EXERCISE OBJECTIVE
Among the lines below, restate word for word only those from the line with "VIII. CRONOGRAMA" through the line with "Fevereiro/2024", with both end lines kept.

::: EXTRACTED INFORMATION :::

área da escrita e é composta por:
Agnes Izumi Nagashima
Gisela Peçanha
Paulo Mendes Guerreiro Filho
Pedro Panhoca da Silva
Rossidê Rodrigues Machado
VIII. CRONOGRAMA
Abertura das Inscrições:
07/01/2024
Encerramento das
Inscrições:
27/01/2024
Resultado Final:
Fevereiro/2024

:::
::: EXTRACTED INFORMATION :::

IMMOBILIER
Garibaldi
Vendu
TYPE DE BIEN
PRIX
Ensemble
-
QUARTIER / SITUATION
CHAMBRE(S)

:::

YOUR RESPONSE
VIII. CRONOGRAMA
Abertura das Inscrições:
07/01/2024
Encerramento das
Inscrições:
27/01/2024
Resultado Final:
Fevereiro/2024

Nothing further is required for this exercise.